Setor de Renováveis Busca Soluções para o “Curtailment”, de Olho no Potencial da Criptomineração para Absorver Excedentes de Produção e Aumentar a Demanda Local
A crescente expansão da matriz de energia renovável no Brasil, impulsionada por fontes eólica e solar, trouxe consigo um desafio operacional e financeiro significativo para as geradoras: o “curtailment” ou corte de geração. Para enfrentar esse problema, que já resultou em perdas bilionárias, empresas do setor estão avaliando uma solução inusitada e de alto potencial: a mineração de bitcoin. A atividade, intensiva em energia, surge como uma alternativa viável para absorver o excedente de produção e otimizar a operação de usinas em regiões com baixa demanda ou gargalos na rede de transmissão.

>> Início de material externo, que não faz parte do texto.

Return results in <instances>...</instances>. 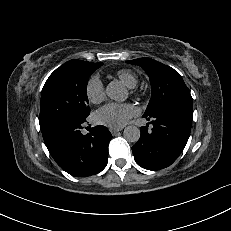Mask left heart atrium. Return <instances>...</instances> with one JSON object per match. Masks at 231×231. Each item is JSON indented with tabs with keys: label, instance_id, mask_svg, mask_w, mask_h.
Instances as JSON below:
<instances>
[{
	"label": "left heart atrium",
	"instance_id": "39dd6f15",
	"mask_svg": "<svg viewBox=\"0 0 231 231\" xmlns=\"http://www.w3.org/2000/svg\"><path fill=\"white\" fill-rule=\"evenodd\" d=\"M135 113V108L130 104L108 103L96 111L94 120L97 124L110 129H119L122 128Z\"/></svg>",
	"mask_w": 231,
	"mask_h": 231
}]
</instances>
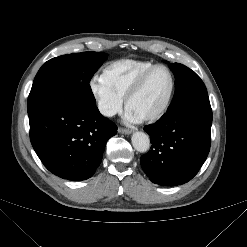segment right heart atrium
I'll return each instance as SVG.
<instances>
[{
  "label": "right heart atrium",
  "mask_w": 247,
  "mask_h": 247,
  "mask_svg": "<svg viewBox=\"0 0 247 247\" xmlns=\"http://www.w3.org/2000/svg\"><path fill=\"white\" fill-rule=\"evenodd\" d=\"M90 88L102 115L112 117L122 110L123 96L115 89L105 72L91 78Z\"/></svg>",
  "instance_id": "obj_1"
}]
</instances>
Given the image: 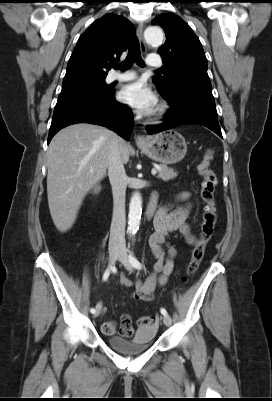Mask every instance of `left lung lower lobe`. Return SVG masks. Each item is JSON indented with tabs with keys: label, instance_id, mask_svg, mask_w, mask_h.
I'll use <instances>...</instances> for the list:
<instances>
[{
	"label": "left lung lower lobe",
	"instance_id": "obj_1",
	"mask_svg": "<svg viewBox=\"0 0 272 401\" xmlns=\"http://www.w3.org/2000/svg\"><path fill=\"white\" fill-rule=\"evenodd\" d=\"M164 98L171 108L165 114L163 124L146 127L149 134H155L183 124H199L208 127L223 138L212 93L179 90Z\"/></svg>",
	"mask_w": 272,
	"mask_h": 401
}]
</instances>
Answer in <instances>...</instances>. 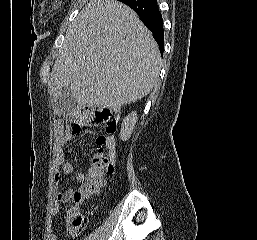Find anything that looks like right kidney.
Returning <instances> with one entry per match:
<instances>
[{
    "mask_svg": "<svg viewBox=\"0 0 257 240\" xmlns=\"http://www.w3.org/2000/svg\"><path fill=\"white\" fill-rule=\"evenodd\" d=\"M137 121V113L134 111L124 118L120 132V138L126 141L130 138Z\"/></svg>",
    "mask_w": 257,
    "mask_h": 240,
    "instance_id": "ca27d5eb",
    "label": "right kidney"
}]
</instances>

Esse movimento estratégico reflete a busca por novas fontes de receita e a necessidade de mitigação de riscos em um cenário onde as restrições de produção têm se tornado um fator crítico. Conforme a ABEEólica, as perdas financeiras para o setor eólico já somam R$ 4 bilhões entre meados de 2023 e julho de 2024, com restrições que chegam a superar 40% da produção potencial em alguns parques. A mineração de bitcoin, com sua demanda flexível e modulável, apresenta-se como uma carga que pode ser ativada ou desativada conforme a disponibilidade de energia, resolvendo um problema crônico de oferta.
A Lógica Operacional e Econômica por Trás da Estratégia
A mineração de bitcoin é uma atividade que utiliza equipamentos de alta performance (ASICs) para resolver complexos problemas matemáticos, validando transações na blockchain e gerando novas unidades da criptomoeda. O processo demanda um consumo energético considerável e constante, o que o torna um cliente ideal para geradoras de energia que enfrentam o problema do excedente.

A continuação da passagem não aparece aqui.